Provided data section start
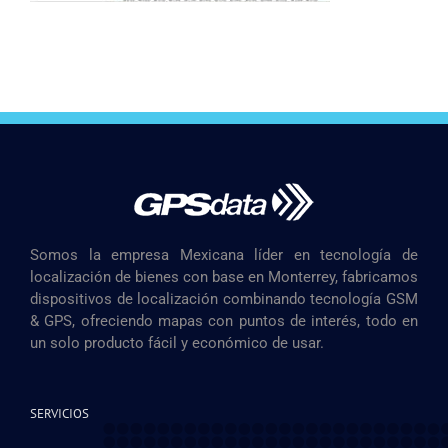
Somos la empresa Mexicana líder en tecnología de
localización de bienes con base en Monterrey, fabricamos
dispositivos de localización combinando tecnología GSM
& GPS, ofreciendo mapas con puntos de interés, todo en
un solo producto fácil y económico de usar.
SERVICIOS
Provided data section end
_What you have to do_:
Return each line from the records that includes the word "tecnología".

_Task output_:
Somos la empresa Mexicana líder en tecnología de
dispositivos de localización combinando tecnología GSM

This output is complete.